Jones: I think we’d try to keep him as we can. And I think that Bruce wanted to stay. This would be a big thing, that they all have kids, and it falls into a certain pattern. They all have issues with that. Billie has the adult son and then will she have another kid? And the thing with the twins and Sammie [Chedi Chang] would be 11, if we jumped time, Gigi [Remington Blaire Evans] would be 10. I sort of saw Kit and Bell as becoming like the grandparents on the show that you love, the ones that you all wish you had. They’re kind of a wish fulfillment couple and they would make wish fulfillment grandparents. The conflict for her might come from that daughter, she had a kind of fraught relationship with her daughter, which would bring her own grandchildren back into it. And of course Bell has Sammie as his granddaughter. So that is a whole other world where you stop being just a singleton dating and having love affairs or living with somebody and suddenly you’re a parent. And it’s interesting how it goes into all of them and seeing how they all react to that is kind of interesting.
Chapman: Can you talk a little bit about Devon [Manish Dayal] and clinical trials and how that would affect Bell?
Jones: We felt that Bell would be in one of the clinical trials, which we would follow with Devon. And ultimately MS is actually something that can go into complete remission — I don’t know that it can be cured per se, but it can go in complete remission and clinical trials are making big progress in that area. So that would be a really interesting story to follow, what does happen is happening now with MS with clinical trials through Bell and I think his outcome would be good.
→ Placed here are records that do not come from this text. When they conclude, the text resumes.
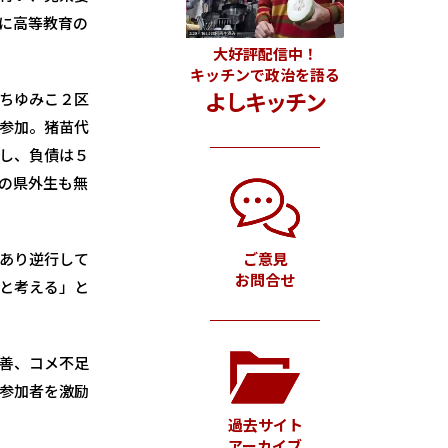
に高等教育の
大好評配信中！
キッチンで政治を語る
よしキッチン
ちゆみこ２区
参加。猪苗代
し、負債は５
の県外生も無
ご意見
あり逆行して
お問合せ
と考える」と
善、コメ不足
参加者を激励
過去サイト
アーカイブ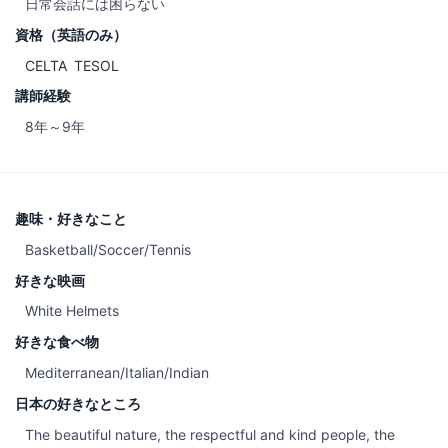
日常会話には困らない
資格（英語のみ）
CELTA
TESOL
講師経験
8年～9年
趣味・好きなこと
Basketball/Soccer/Tennis
好きな映画
White Helmets
好きな食べ物
Mediterranean/Italian/Indian
日本の好きなところ
The beautiful nature, the respectful and kind people, the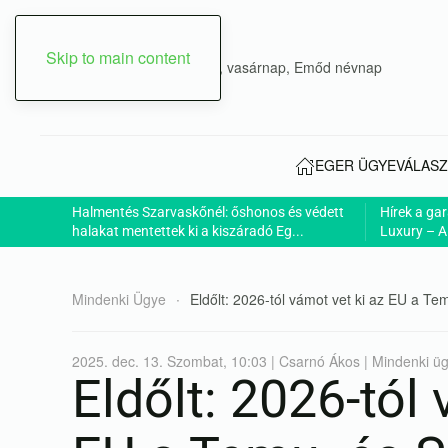
Skip to main content
2026. augusztus 09., vasárnap, Emőd névnap
EGER ÜGYE
VÁLASZ
Halmentés Szarvaskőnél: őshonos és védett
Hírek a ga
halakat mentettek ki a kiszáradó Eg...
Luxury – A
Mindenki Ügye
Eldőlt: 2026-tól vámot vet ki az EU a T
2025. dec. 13. Szombat, 10:03 | Csarnó Ákos | Mindenki ü
Eldőlt: 2026-tól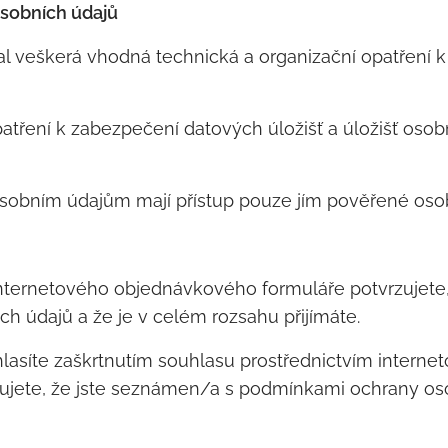
osobních údajů
ijal veškerá vhodná technická a organizační opatření
opatření k zabezpečení datových úložišť a úložišť osob
 osobním údajům mají přístup pouze jím pověřené oso
nternetového objednávkového formuláře potvrzujete
 údajů a že je v celém rozsahu přijímáte.
lasíte zaškrtnutím souhlasu prostřednictvím interne
ujete, že jste seznámen/a s podmínkami ochrany oso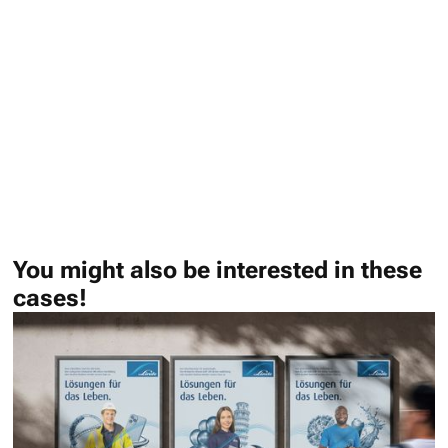
keine
keine
keine
Videos!
Videos!
Videos!
You might also be interested in these
cases!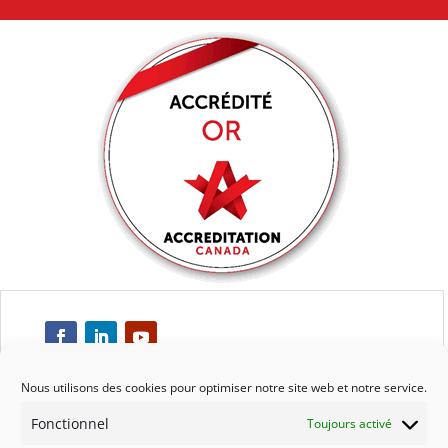
Nous utilisons des cookies pour optimiser notre site web et notre service.
Fonctionnel
Toujours activé
Respect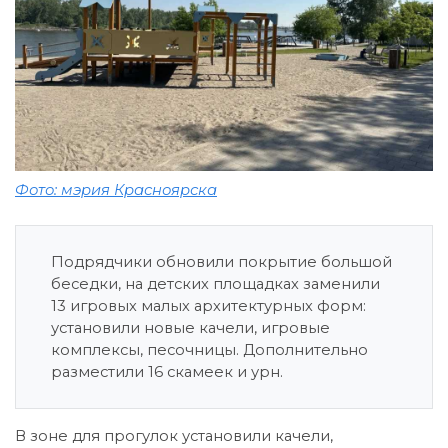
Фото: мэрия Красноярска
Подрядчики обновили покрытие большой
беседки, на детских площадках заменили
13 игровых малых архитектурных форм:
установили новые качели, игровые
комплексы, песочницы. Дополнительно
разместили 16 скамеек и урн.
В зоне для прогулок установили качели,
Chapman: Yeah, and I think the other thing we were thinking about with Devon would be, he’s a doctor/researcher and that he maybe, in his clinical trials, came across a drug or a solution that made him a ton of money and, especially if we jump time, he’s either got a ton of money or he’s on the brink of a huge windfall. That does happen to doctors and that could be really fun and really fun to see how that messes with his character and with his mind and see how he would go forward from that.
Jones: And we were going to use the wedding obviously of Leela [Anuja Joshi] and Devon. That was probably going to be the premiere. And so you’d open with the beginnings of it and end with the actual wedding. And if we did jump time like that — you have to get the network and studio’s approval — then we’d have flashbacks in it to Conrad and Billie’s wedding, which you wouldn’t have seen. And if it was real time, then it would have an effect on when are they going to get married and what would their wedding be. And that probably wouldn’t happen instantly because they just became a couple. So if you jumped time, it would’ve happened, but if you didn’t, then you could be building to that later on in the show, which would be lovely.
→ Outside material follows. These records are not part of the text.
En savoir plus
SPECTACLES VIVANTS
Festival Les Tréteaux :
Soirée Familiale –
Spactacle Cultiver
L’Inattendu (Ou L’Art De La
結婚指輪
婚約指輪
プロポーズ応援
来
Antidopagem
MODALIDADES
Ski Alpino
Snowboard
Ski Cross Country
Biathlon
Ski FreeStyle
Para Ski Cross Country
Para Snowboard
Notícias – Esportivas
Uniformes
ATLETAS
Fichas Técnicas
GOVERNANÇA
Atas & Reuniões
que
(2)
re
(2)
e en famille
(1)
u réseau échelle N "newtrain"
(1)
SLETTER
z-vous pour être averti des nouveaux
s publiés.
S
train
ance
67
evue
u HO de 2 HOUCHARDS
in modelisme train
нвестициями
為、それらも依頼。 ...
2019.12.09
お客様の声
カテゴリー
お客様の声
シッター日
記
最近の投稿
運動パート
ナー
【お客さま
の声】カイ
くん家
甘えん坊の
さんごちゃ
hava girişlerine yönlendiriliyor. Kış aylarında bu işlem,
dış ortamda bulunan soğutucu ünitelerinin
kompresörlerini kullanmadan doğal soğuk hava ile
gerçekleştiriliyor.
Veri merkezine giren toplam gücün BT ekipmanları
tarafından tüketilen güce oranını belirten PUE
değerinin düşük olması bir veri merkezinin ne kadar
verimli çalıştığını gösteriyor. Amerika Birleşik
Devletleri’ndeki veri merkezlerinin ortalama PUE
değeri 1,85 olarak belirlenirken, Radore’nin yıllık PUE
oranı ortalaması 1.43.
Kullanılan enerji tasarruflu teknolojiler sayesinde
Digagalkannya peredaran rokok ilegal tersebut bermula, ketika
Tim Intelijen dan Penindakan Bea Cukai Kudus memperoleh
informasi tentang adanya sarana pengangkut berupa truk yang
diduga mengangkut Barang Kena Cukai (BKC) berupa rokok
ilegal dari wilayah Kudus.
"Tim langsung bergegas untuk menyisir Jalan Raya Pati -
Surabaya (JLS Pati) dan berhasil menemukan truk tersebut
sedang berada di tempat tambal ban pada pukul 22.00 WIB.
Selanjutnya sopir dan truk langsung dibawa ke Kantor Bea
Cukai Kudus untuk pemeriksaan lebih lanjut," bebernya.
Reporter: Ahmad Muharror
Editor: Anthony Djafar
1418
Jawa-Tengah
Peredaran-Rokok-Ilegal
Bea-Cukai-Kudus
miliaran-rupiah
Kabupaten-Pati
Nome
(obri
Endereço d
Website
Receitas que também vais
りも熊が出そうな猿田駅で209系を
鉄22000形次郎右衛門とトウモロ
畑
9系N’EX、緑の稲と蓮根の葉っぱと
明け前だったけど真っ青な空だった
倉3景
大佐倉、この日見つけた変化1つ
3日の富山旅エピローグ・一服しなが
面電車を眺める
So we would’ve seen Bell back in the OR then after the trial?
Jones: But on a limited level.
Chapman: A little bit.
Jones: Semi-retired, I would say. I think we’d probably transition him into an oversight role of an executive role at the hospital supporting her and working emeritus. But also, there are non-medicine positions that doctors have in hospitals where they become supervisors of other doctors and deal with a whole bunch of other issues within the hospital. And that probably would’ve been good for him.

Guy D’Alema/FOX
You already said the plan if you had been able to bring Mina back, and I know for Cain, it was about not being able to get Morris Chestnut back. Andrew, you’d told me of the dark side of pharma storyline if you’d gotten him back for Season 5. If you’d been able to get him back for a Season 7, would you have tried to adapt that storyline or would you have done something different?
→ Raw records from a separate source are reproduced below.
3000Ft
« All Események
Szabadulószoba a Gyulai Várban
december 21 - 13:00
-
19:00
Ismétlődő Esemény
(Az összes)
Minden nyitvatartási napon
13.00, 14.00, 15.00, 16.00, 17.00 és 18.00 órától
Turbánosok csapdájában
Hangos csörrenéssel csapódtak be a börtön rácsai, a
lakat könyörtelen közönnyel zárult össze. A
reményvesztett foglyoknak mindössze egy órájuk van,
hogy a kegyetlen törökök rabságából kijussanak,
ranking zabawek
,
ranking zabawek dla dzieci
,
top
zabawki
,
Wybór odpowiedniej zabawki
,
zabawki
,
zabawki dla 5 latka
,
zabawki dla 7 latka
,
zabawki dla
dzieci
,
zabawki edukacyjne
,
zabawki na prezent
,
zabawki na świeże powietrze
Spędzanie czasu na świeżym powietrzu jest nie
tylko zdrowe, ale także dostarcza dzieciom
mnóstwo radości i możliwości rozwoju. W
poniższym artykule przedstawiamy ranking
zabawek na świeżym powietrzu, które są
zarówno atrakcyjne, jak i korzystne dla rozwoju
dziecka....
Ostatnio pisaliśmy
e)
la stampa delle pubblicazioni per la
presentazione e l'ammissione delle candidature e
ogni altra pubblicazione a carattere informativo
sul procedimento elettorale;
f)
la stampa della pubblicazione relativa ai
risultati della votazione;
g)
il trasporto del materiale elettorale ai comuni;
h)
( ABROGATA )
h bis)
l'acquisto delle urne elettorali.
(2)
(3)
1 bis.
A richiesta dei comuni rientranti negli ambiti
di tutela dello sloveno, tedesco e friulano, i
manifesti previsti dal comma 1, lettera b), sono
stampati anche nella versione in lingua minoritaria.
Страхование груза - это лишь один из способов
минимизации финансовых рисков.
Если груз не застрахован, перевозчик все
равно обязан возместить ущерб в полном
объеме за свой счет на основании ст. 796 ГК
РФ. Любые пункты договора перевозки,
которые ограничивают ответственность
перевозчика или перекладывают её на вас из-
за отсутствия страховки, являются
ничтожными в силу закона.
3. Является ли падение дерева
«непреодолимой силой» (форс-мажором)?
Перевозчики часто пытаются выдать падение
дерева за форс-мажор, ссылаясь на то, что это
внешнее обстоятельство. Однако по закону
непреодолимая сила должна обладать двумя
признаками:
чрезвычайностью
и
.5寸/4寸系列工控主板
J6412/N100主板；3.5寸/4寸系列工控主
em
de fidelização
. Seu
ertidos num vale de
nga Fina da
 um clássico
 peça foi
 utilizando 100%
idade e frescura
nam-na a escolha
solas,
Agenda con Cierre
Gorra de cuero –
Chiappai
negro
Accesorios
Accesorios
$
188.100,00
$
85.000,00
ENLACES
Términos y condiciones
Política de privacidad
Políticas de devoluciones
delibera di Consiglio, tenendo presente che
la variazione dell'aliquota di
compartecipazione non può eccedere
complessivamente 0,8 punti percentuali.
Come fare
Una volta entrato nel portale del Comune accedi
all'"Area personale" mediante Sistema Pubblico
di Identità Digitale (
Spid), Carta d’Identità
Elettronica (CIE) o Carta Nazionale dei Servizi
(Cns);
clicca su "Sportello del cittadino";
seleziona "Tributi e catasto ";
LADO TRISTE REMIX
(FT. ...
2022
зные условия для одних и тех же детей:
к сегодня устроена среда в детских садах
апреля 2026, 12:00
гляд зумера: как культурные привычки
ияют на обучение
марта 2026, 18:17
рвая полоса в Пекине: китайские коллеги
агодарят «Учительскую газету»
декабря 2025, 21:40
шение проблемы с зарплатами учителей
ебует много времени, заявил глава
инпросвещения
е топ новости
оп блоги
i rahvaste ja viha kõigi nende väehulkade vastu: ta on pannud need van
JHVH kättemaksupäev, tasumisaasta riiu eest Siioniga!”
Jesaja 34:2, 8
Jones: He might’ve come back if we’d done a Season 7 right away because he really loved being on the show and he was between stuff right at that point. In fact, I think I talked to him and he said he would come back. Of course, now it’s a different story, so it wouldn’t be the same. He’s got his own things going on, but Cain was such a great character. There were so many things we could do with him. I think he’d always be in conflict with Bell, don’t you think Andrew? They’d always be going at it.
Chapman: Also, Morris was just an incredibly lovely human being and also the most handsome man on the entire planet, so you can’t go wrong with that guy. You can make him bad, you can make him good. People are just going to love him no matter what.
Jones: You want to go full fantasy, it might be an interesting issue if Mina came back, she was attracted to him. … That would be hilarious. Poor Malcolm. But it would also be great to see what happens with Padma versus Mina.
Malcolm and Morris on screen together was so good…
Jones: I know, they loved it.
Chapman: They were great,
Jones: That scene where they go at it in the underground garage is one of the greats for sure.
Chapman: They were fantastic. Both alpha males who just wanted to butt heads…
Jones: But both of the nicest people in the world in reality.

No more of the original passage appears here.